In the last week and a half, a lot of computing activity took place for the PPC. We were heavily involved in the Computing Operations Workshop (March 12-13, 2026), the Computing and Offline Week (March 16-20, 2026), and, right in the middle, a CERN seminar on ‘Agents for Scientific Computing’ (recording). The CERN seminar was held by our own Jason Mohoney explaining the status and goals of our Archi project. There were at least four significant talks on Archi, delivered to audiences ranging from internal Computing Operations to CMS global, the LHC experiments, and the entire CERN community.

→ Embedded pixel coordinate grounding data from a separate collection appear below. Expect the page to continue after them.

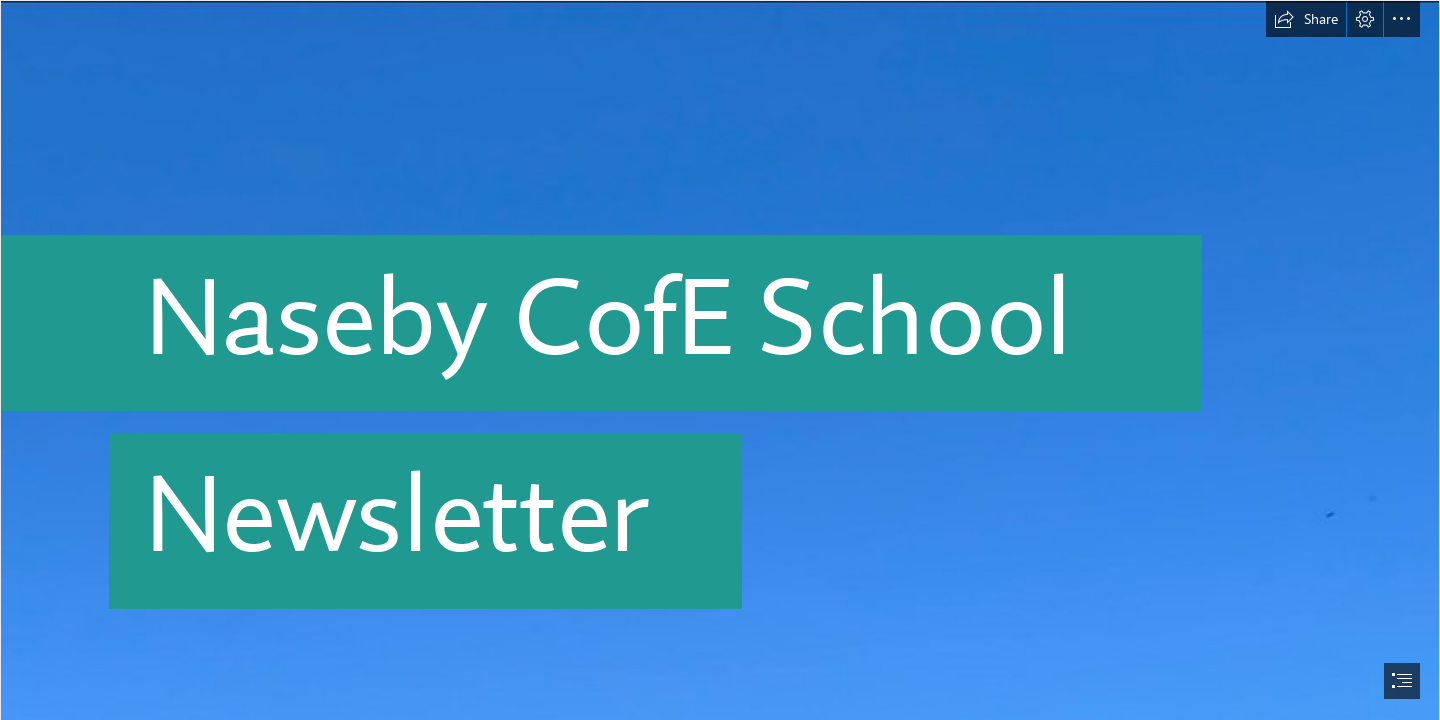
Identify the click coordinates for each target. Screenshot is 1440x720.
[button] (1306, 19)
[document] (720, 360)
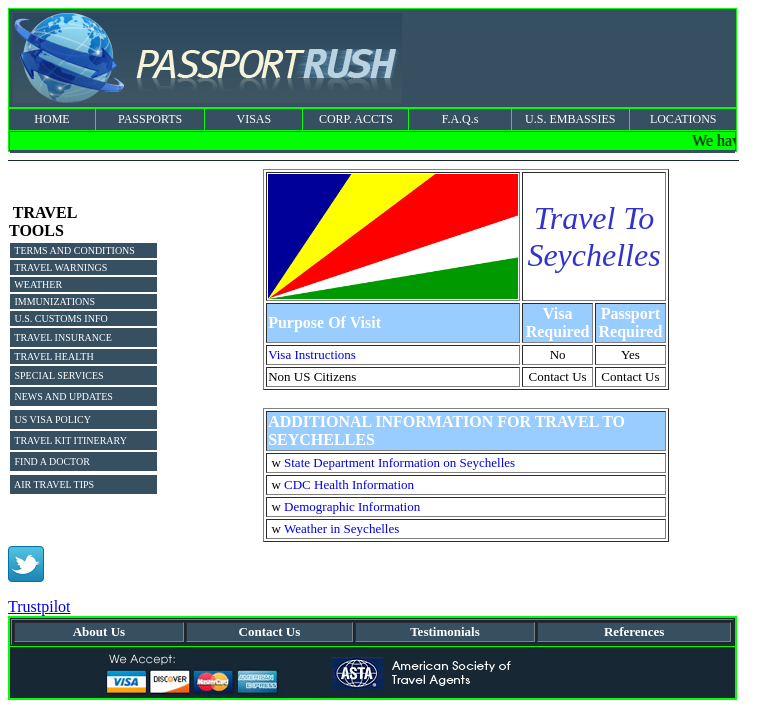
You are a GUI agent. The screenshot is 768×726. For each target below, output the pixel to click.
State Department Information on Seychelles (399, 462)
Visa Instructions (312, 354)
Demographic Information (352, 506)
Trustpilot (39, 606)
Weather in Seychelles (341, 528)
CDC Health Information (349, 484)
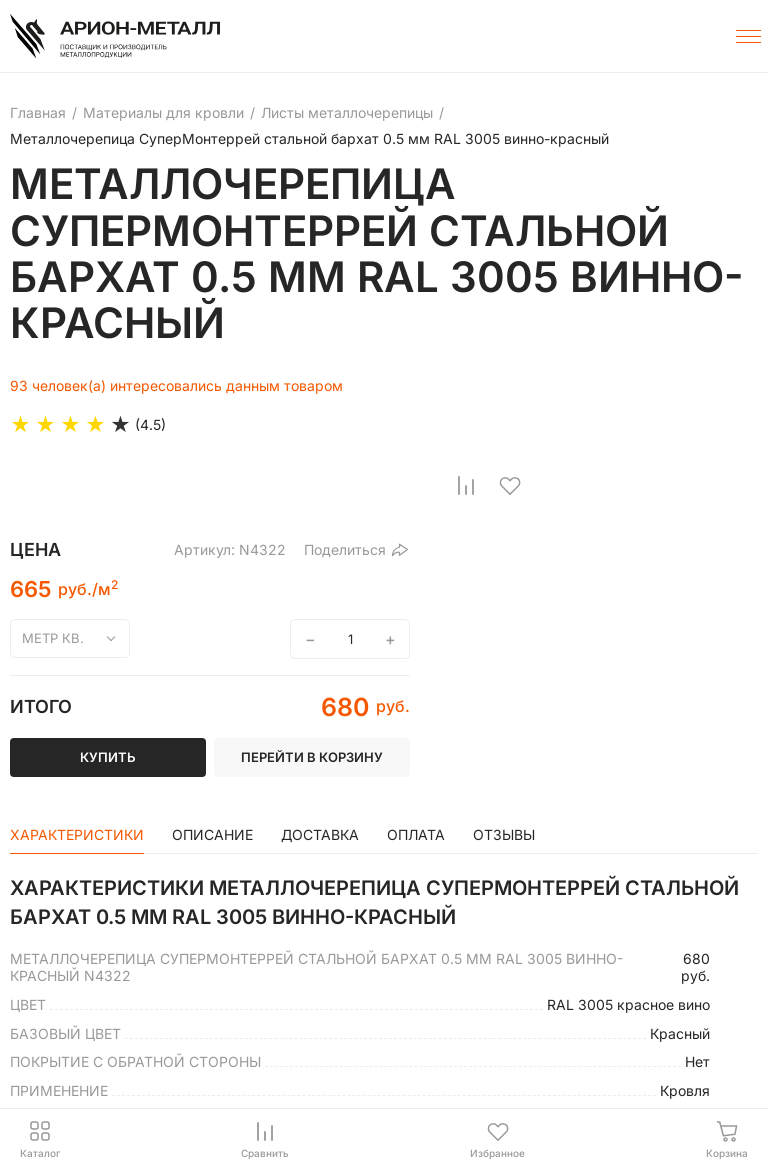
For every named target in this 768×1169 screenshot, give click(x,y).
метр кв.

One might say Archi went viral after we finally released the first production version for the CMS Computing Operations on March 4, 2026.

Another big question was CMS’s plan for the workflow management system. For more than a year, there have been various discussions about replacing WMAgent because it is complex and very difficult to maintain. The Computing and Offline Week, which featured several talks, evaluations, and a long discussion session, unfortunately did not lead to many conclusions. Perhaps the two main technical points are:
- CMS likes its glideInWMS and the integration with HTcondor, and
- the ATLAS workflow management system, Panda, does not really allow a clean integration with glideInWMS and is therefore excluded from further consideration.
One interesting topic, which unfortunately did not receive much follow-up, was the potential impact of modern AI software development tools on this discussion. It seems increasingly clear that tools such as Claude Code, Cursor, and Codex can significantly accelerate development. Dima presented an interesting case study called Condora WMS, in which he built a prototype of a lightweight WMS in just one month, grounding its key ideas in HTCondor and DAGMan. It will be interesting to see how this area evolves and what impact these new AI tools will have not only on software development itself, but also on its long-term maintenance, which represents a large share of the cost of running complex software systems. So, if you ask me: Computing is at a turning point.